Un palcoscenico in bianco e nero, un ragazzo con la chitarra e una parola che non si può dire. È qui che nasce uno dei gesti più rumorosi del silencio in TV.
“C’era un ragazzo che come me amava i Beatles e i Rolling Stones” non è solo un titolo lungo. È uno specchio. È il 1966. L’Italia guarda l’America con ammirazione e prudenza. In TV, ogni parola pesa. E quando entra di mezzo la guerra in Vietnam, la musica diventa subito politica.
Il brano, firmato da Franco Migliacci con la melodia portata al successo da Gianni Morandi, parte da un’immagine umana. Un ragazzo che suona. Che ascolta Radio Lussemburgo. Che sogna attraverso le chitarre. Poi arriva lo strappo: lo mandano a combattere. È qui che il testo tocca un nervo scoperto. La censura Rai scatta. Non si può contestare la linea di un “Paese amico”, gli Stati Uniti. È un limite chiaro, anche se oggi sembra assurdo.
Le testimonianze dell’epoca raccontano riunioni tese. Si teme lo scandalo. Si discute di parole da “correggere”. Si negozia persino il suono delle sillabe. Entra in scena l’assurdo: sostituire “Vietnam” e “Vietcong” con toponimi innocui, “Cefalù”, “Corfù”. Una toppa che cancella il senso. Morandi, l’“eterno ragazzo” di Monghidoro con l’immagine pulita, dice no. Non stravolge il brano. Non lo alleggerisce. Non fa finta di niente.
La Rai di quegli anni è un presidio pubblico. Vigila, filtra, misura.
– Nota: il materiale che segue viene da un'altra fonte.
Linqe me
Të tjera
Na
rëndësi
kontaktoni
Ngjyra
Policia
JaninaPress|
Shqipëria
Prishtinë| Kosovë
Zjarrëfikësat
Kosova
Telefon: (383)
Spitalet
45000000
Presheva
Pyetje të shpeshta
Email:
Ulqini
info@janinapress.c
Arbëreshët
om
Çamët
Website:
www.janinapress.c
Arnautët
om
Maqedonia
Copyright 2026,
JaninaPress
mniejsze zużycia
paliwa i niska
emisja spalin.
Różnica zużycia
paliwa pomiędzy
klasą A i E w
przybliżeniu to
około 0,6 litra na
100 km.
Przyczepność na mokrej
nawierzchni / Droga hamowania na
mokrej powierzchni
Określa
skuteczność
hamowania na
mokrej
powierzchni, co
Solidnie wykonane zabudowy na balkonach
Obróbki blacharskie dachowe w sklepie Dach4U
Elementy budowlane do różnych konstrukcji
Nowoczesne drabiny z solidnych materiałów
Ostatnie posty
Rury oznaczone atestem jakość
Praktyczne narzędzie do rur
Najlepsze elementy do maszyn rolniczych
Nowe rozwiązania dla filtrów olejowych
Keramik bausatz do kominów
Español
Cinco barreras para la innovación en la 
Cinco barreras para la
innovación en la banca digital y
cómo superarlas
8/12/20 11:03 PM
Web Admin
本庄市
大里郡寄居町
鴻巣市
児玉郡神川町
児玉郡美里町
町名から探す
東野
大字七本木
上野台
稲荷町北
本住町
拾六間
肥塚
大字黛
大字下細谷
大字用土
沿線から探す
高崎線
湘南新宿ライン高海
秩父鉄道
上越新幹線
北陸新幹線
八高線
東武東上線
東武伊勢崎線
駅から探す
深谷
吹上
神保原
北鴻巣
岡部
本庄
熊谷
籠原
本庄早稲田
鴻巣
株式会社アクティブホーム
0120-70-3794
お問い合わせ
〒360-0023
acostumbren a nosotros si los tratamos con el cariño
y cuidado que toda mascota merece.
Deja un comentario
La musica popolare invade le case, dunque va “protetta”. La guerra in Vietnam spacca il mondo, ma in prima serata non deve spaccare i palinsesti. Questo spiega l’intervento, non lo giustifica. Intanto la canzone cresce nelle piazze e nelle radio, perché parla chiaro. Cita luoghi, racconta scelte, mostra una ferita. Chi ascolta capisce subito da che parte sta quel ragazzo senza nome.
A metà strada tra obbedienza e verità, arriva l’idea. In diretta, niente parole tabù. Nessun “Vietnam”, nessun “Vietcong”. Al loro posto, una mitragliatrice vocale. “Mi han detto: vai nel ta-ta-ta e spara ai ta-ta-ta.” È semplice, è spiazzante. E funziona. Il pubblico capisce tutto. Quel suono taglia l’aria meglio di qualsiasi discorso. È un atto di resistenza, dentro la regola, contro la regola.
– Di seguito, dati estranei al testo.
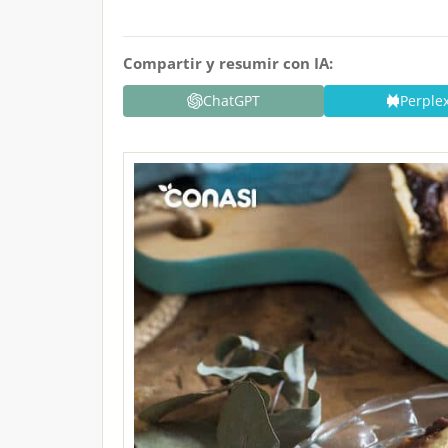
Compartir y resumir con IA:
ChatGPT
Perplex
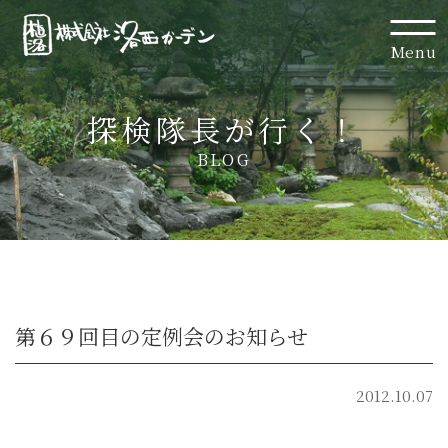
Menu
探検隊長が行く！
BLOG
第６９回目の定例会のお知らせ
2012.10.07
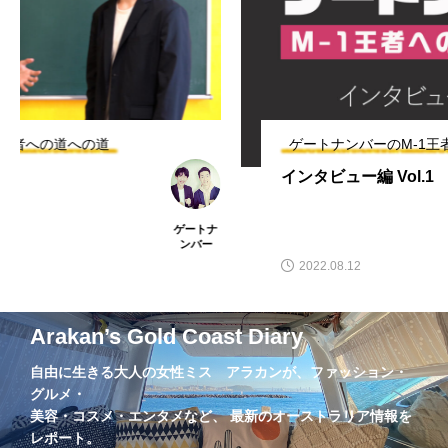
勝手に
卓上カレンダー
南半球
夏
大阪
奈良県
小説
新井カンナ
新商品
海開き
漫才
漫才コンビ
ゲートナンバーのM-1王者への道への道
猫
経営
経験
自己投資
芸人
インタビュー編 Vol.1
豪州diary
財務
郵便局
ゲートナ
ンバー
開運バンジー
2022.08.12
Arakan’s Gold Coast Diary
自由に生きる大人の女性ミス アラカンが、ファッション・
グルメ・
美容・コスメ・エンタメなど、 最新のオーストラリア情報を
レポート。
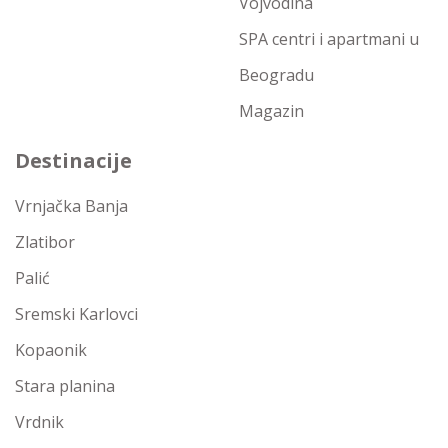
Vojvodina
SPA centri i apartmani u
Beogradu
Magazin
Destinacije
Vrnjačka Banja
Zlatibor
Palić
Sremski Karlovci
Kopaonik
Stara planina
Vrdnik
Sull’esito in gara le ricostruzioni non sono univoche: diverse fonti parlano di una penalizzazione e di un piazzamento basso nella competizione televisiva dell’epoca, ma i dati ufficiali disponibili non sempre coincidono. Di certo, però, il brano esplode fuori studio. Diventa un successo popolare, uno di quei pezzi che non invecchiano. E ancora oggi, quando si cita la censura Rai, quell’episodio è tra i primi a tornare.
Colpiscono i dettagli. Il riferimento a Radio Lussemburgo, le chitarre che fanno mondo, e poi quel rumore secco, “ta-ta-ta”, che dice più di mille frasi. Colpisce anche il carattere di Gianni Morandi: un interprete gentile che sceglie la schiena dritta. Non urla, non provoca. Semplicemente, non rinuncia al senso.
Forse è questo il punto: quando una parola viene vietata, un suono può restituirle dignità. E allora viene da chiedersi: quante volte, nella nostra vita, il coraggio è proprio lì, tra una sillaba taciuta e un “ta-ta-ta” che non possiamo più dimenticare?